Problem to solve: Return each line of the records below that contains the word "logistiques".
>>>
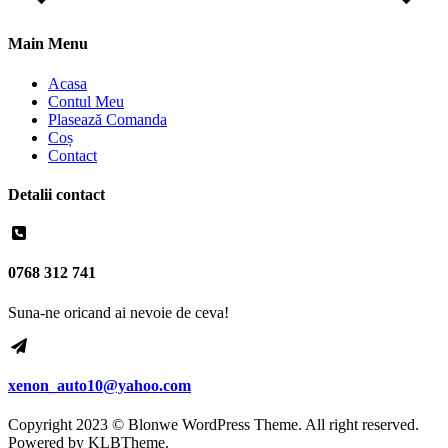
Main Menu
Acasa
Contul Meu
Plasează Comanda
Coș
Contact
Detalii contact
0768 312 741
Suna-ne oricand ai nevoie de ceva!
xenon_auto10@yahoo.com
Copyright 2023 © Blonwe WordPress Theme. All right reserved.
Powered by
KLBTheme.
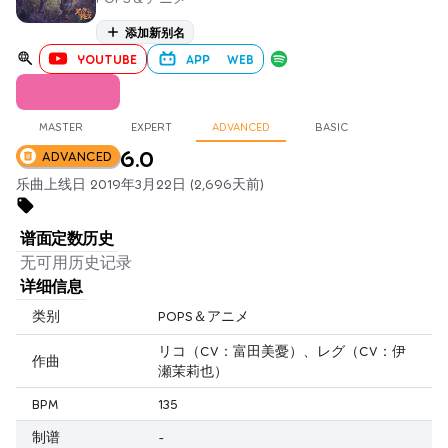
添加新别名
YOUTUBE
APP
WEB
MASTER
EXPERT
ADVANCED
BASIC
6.0
ADVANCED
乐曲上线日 2019年3月22日 (2,696天前)
谱面定数历史
无可用历史记录
详细信息
类别
POPS＆アニメ
リコ（CV：富田美憂）、レグ（CV：伊
作曲
瀬茉莉也）
BPM
135
制谱
-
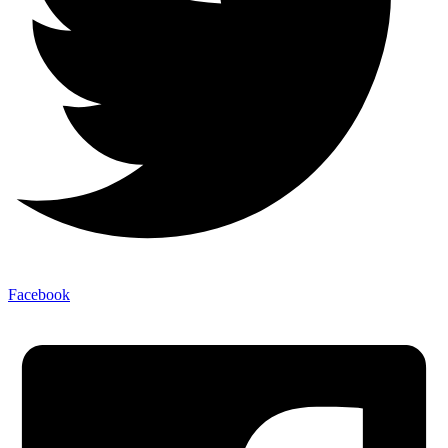
Facebook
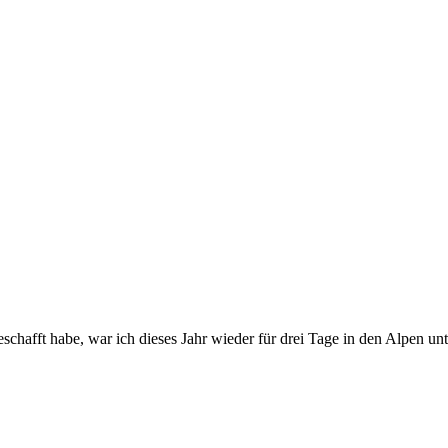
schafft habe, war ich dieses Jahr wieder für drei Tage in den Alpen u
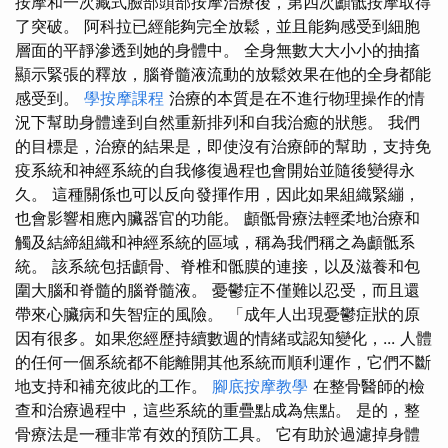
按摩和一次藏式臉部頭部按摩治療後，第四次顱骶按摩取得
了突破。 阿科拉已經能夠完全放鬆，並且能夠感受到細胞
層面的平靜滲透到她的身體中。 全身無數大大小小的抽搐
顯示緊張的釋放，腦脊髓液流動的放鬆效果在他的全身都能
感受到。
學按摩課程
治療的本質是在不進行物理操作的情
況下幫助身體達到自然重新排列和自我治癒的狀態。 我們
的目標是，治療的結果是，即使沒有治療師的幫助，支持免
疫系統和神經系統的自我修復過程也會開始並隨後變得永
久。 這種關係也可以反向發揮作用，因此如果組織緊繃，
也會影響相應內臟器官的功能。 顱骶骨療法輕柔地治療和
觸及結締組織和神經系統的區域，稱為我們稱之為顱骶系
統。 該系統包括顱骨、脊椎和骶膜的連接，以及滋養和包
圍大腦和脊髓的腦脊髓液。 憂鬱症不僅難以忍受，而且還
帶來心臟病和失智症的風險。 「成年人出現憂鬱症狀的原
因有很多。如果您經歷持續數週的情緒或認知變化，... 人體
的任何一個系統都不能離開其他系統而順利運作，它們不斷
地支持和補充彼此的工作。
腳底按摩教學
在整骨醫師的檢
查和治療過程中，這些系統的重疊點成為焦點。 是的，整
骨療法是一種非常有效的預防工具。 它有助於過濾掉身體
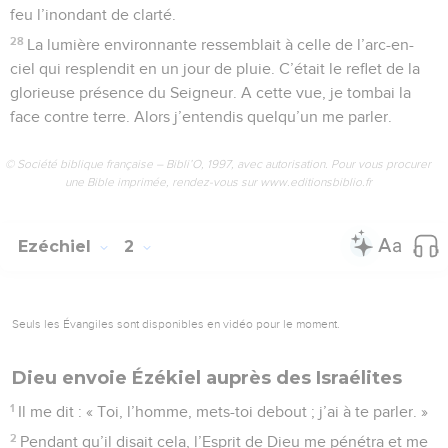
feu l’inondant de clarté.
28
La lumière environnante ressemblait à celle de l’arc-en-
ciel qui resplendit en un jour de pluie. C’était le reflet de la
glorieuse présence du Seigneur. A cette vue, je tombai la
face contre terre. Alors j’entendis quelqu’un me parler.
© Société biblique française – Bibli’O, 1997, avec autorisation. Pour vous procurer
une Bible imprimée, rendez-vous sur www.editionsbiblio.fr
Ezéchiel
2
Seuls les Évangiles sont disponibles en vidéo pour le moment.
Dieu envoie Ézékiel auprès des Israélites
1
Il me dit : « Toi, l’homme, mets-toi debout ; j’ai à te parler. »
2
Pendant qu’il disait cela, l’Esprit de Dieu me pénétra et me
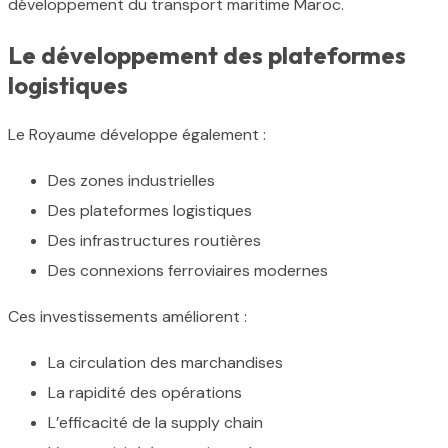
développement du transport maritime Maroc.
Le développement des plateformes
logistiques
Le Royaume développe également :
Des zones industrielles
Des plateformes logistiques
Des infrastructures routières
Des connexions ferroviaires modernes
Ces investissements améliorent :
La circulation des marchandises
La rapidité des opérations
L’efficacité de la supply chain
<<<
Reply to the task:
logistiques
Des plateformes logistiques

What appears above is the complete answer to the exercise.